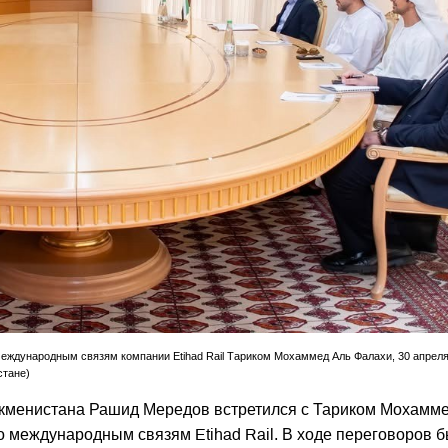
ждународным связям компании Etihad Rail Тариком Мохаммед Аль Фалахи, 30 апреля
стане)
уркменистана Рашид Мередов встретился с Тариком Мохамм
 международным связям Etihad Rail. В ходе переговоров 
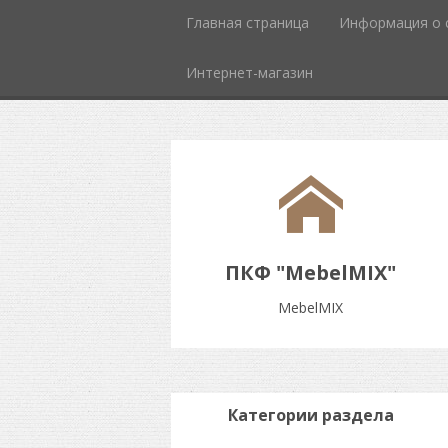
Главная страница
Информация о 
Интернет-магазин
ПКФ "MebelMIX"
MebelMIX
Категории раздела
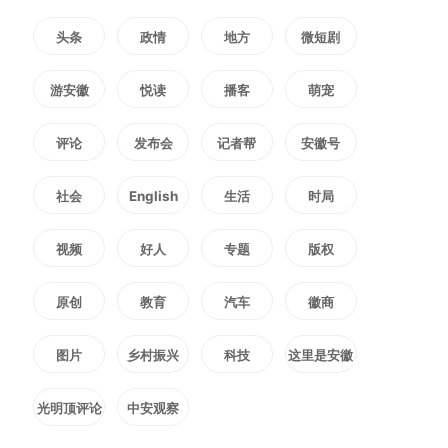
园。前任经营者因长期亏损退出，
头条
政情
地方
微短剧
父亲接手时并没有打算继续大规模
游安徽
悦读
播客
萌宠
经营，只想利用园区建筑存放货
评论
发布会
记者帮
安徽号
物，果园交给家里老人打理。
社会
English
生活
时局
直到婉婷第一次来到这里。站
视频
好人
专题
版权
在小山坡上，北侧是南京，南侧是
原创
教育
汽车
徽商
马鞍山市区，地处两省交界，田园
图片
乡村振兴
科技
这里是安徽
风貌完整而难得。
光明顶评论
中安观察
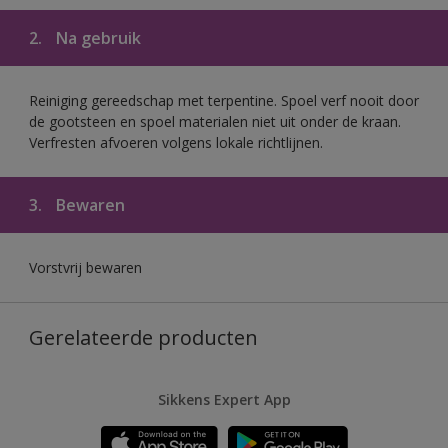
2.
Na gebruik
Reiniging gereedschap met terpentine. Spoel verf nooit door
de gootsteen en spoel materialen niet uit onder de kraan.
Verfresten afvoeren volgens lokale richtlijnen.
3.
Bewaren
Vorstvrij bewaren
Gerelateerde producten
Sikkens Expert App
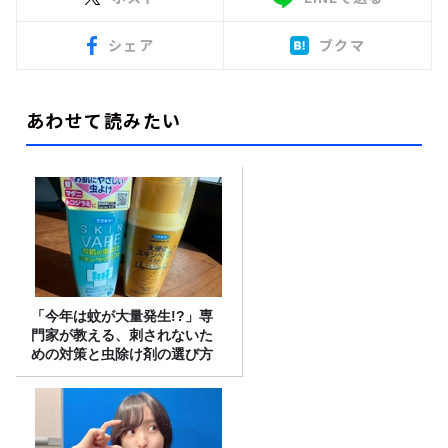
シェア
ブクマ
あわせて読みたい
「今年は蚊が大量発生!?」専
門家が教える、刺されないた
めの対策と虫除け剤の選び方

....

TASK PROMPT ->
When a line in the data holds the word "Тариком", show that line.

TASK ANSWER ->
ждународным связям компании Etihad Rail Тариком Мохаммед Аль Фалахи, 30 апреля
уркменистана Рашид Мередов встретился с Тариком Мохамм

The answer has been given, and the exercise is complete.